DECLARE @sql nVarChar(4000), @TableName sysname, @IndexName sysname
SELECT @TableName='table', @IndexName='Index in table'
--Test reorganize statistics behavior
SELECT @sql='
DBCC SHOW_STATISTICS(@TableName, @IndexName) WITH STAT_HEADER
SELECT id, name, rowmodctr FROM sysindexes WHERE id=OBJECT_ID(@TableName) AND name=@IndexName
ALTER INDEX ' + @IndexName + ' ON ' + @TableName + ' REORGANIZE
DBCC SHOW_STATISTICS(@TableName, @IndexName) WITH STAT_HEADER
SELECT id, name, rowmodctr FROM sysindexes WHERE id=OBJECT_ID(@TableName) AND name=@IndexName
'
EXECUTE sp_executeSQL @sql, N'@TableName sysname, @IndexName sysname', @TableName=@TableName, @IndexName=@IndexName
--Test rebuild statistics behavior
SELECT @sql='
DBCC SHOW_STATISTICS(@TableName, @IndexName) WITH STAT_HEADER
SELECT id, name, rowmodctr FROM sysindexes WHERE id=OBJECT_ID(@TableName) AND name=@IndexName
ALTER INDEX ' + @IndexName + ' ON ' + @TableName + ' REBUILD WITH (ONLINE=ON)
DBCC SHOW_STATISTICS(@TableName, @IndexName) WITH STAT_HEADER
SELECT id, name, rowmodctr FROM sysindexes WHERE id=OBJECT_ID(@TableName) AND name=@IndexName
'
EXECUTE sp_executeSQL @sql, N'@TableName sysname, @IndexName sysname', @TableName=@TableName, @IndexName=@IndexName
Is there a undocumented way to get to colmodctr through the system tables in the hidden resource database?
July 29, 2008 at 1:18 pm
Thanks for pointing that out. I was doing that exact thing! I did not realize that our indexes have that option set and my job was updating statistics after rebuilding the indexes. I have removed that step now. I don't need the server doing all that extra work if it doesn't have to! 😀
Great article.
Isabelle
Thanks!
Bea Isabelle
July 29, 2008 at 1:35 pm
YeshuaAgapao, I have to disagree with you on rebuild using a resample to update statistics. It definitely uses a fullsample.
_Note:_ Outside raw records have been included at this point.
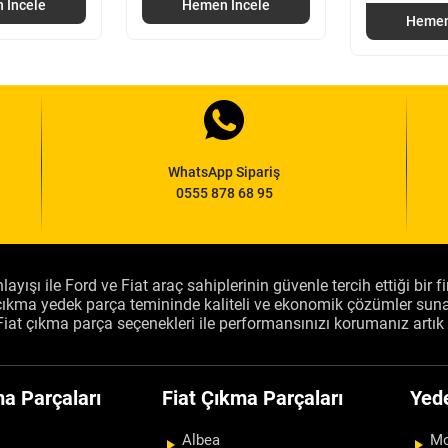
 İncele
Hemen İncele
Hemen
WhatsApp Sipariş
0555 878 68 95
layışı ile Ford ve Fiat araç sahiplerinin güvenle tercih ettiği bir 
, çıkma yedek parça temininde kaliteli ve ekonomik çözümler sun
Fiat çıkma parça seçenekleri ile performansınızı korumanız artık 
a Parçaları
Fiat Çıkma Parçaları
Yed
Albea
Mo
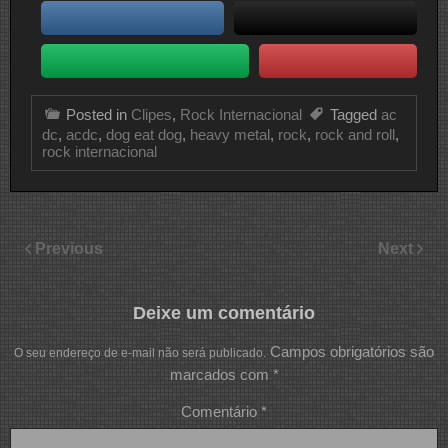
Posted in
Clipes
,
Rock Internacional
Tagged
ac
dc
,
acdc
,
dog eat dog
,
heavy metal
,
rock
,
rock and roll
,
rock internacional
Previous
Next
Deixe um comentário
Campos obrigatórios são
O seu endereço de e-mail não será publicado.
marcados com
*
Comentário
*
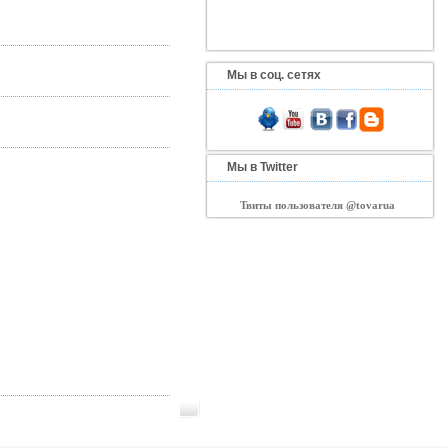
Мы в соц. сетях
Мы в Twitter
Твиты пользователя @tovarua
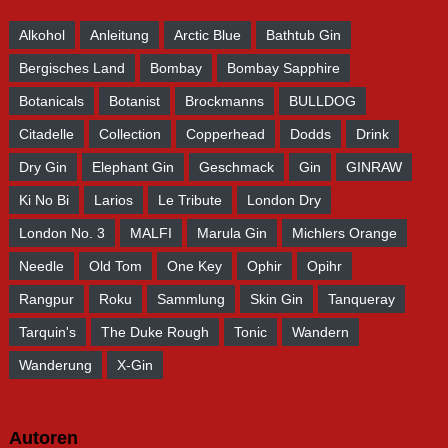
Alkohol
Anleitung
Arctic Blue
Bathtub Gin
Bergisches Land
Bombay
Bombay Sapphire
Botanicals
Botanist
Brockmanns
BULLDOG
Citadelle
Collection
Copperhead
Dodds
Drink
Dry Gin
Elephant Gin
Geschmack
Gin
GINRAW
Ki No Bi
Larios
Le Tribute
London Dry
London No. 3
MALFI
Marula Gin
Michlers Orange
Needle
Old Tom
One Key
Ophir
Opihr
Rangpur
Roku
Sammlung
Skin Gin
Tanqueray
Tarquin's
The Duke Rough
Tonic
Wandern
Wanderung
X-Gin
Autoren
Here is an example I just did on a test table I created in tempdb to test this:
dbcc show_statistics('forDemo3', 'PK__forDemo3__31EC6D26')
update statistics forDemo3 with SAMPLE 10 PERCENT
ALTER INDEX ALL on forDemo3 REBUILD
dbcc show_statistics('forDemo3', 'PK__forDemo3__31EC6D26')
the two results were:
NameUpdatedRowsRows SampledStepsDensityAverage key lengthString Index
PK__forDemo3__31EC6D26Jul 29 2008 12:28PM200000032655318114NO
NameUpdatedRowsRows SampledStepsDensityAverage key lengthString Index
PK__forDemo3__31EC6D26Jul 29 2008 12:30PM20000002000000214NO
In the second results of dbcc show_statistics, you can definitely see that fullscan was used.
You are correct that rowmodctr is reset when the indexes are rebuilt - statistics are updated at that time, so it must be reset.
July 29, 2008 at 2:02 pm
Oh cool. I just tested that myself. I wouldn't think Microsoft would be inconsistent like that. A 25% sampling became 100% after rebuilding an index. I only tested on a full-scanned index because people (including me) here were paranoid about index rebuilding using normal default automatic statistics update sample percentages.
July 30, 2008 at 3:14 am
thnx for the information
Has any one got a script that will show status of all database.indices Statistics settings including last update.date, so that I can identify incorrect settings and days since last update.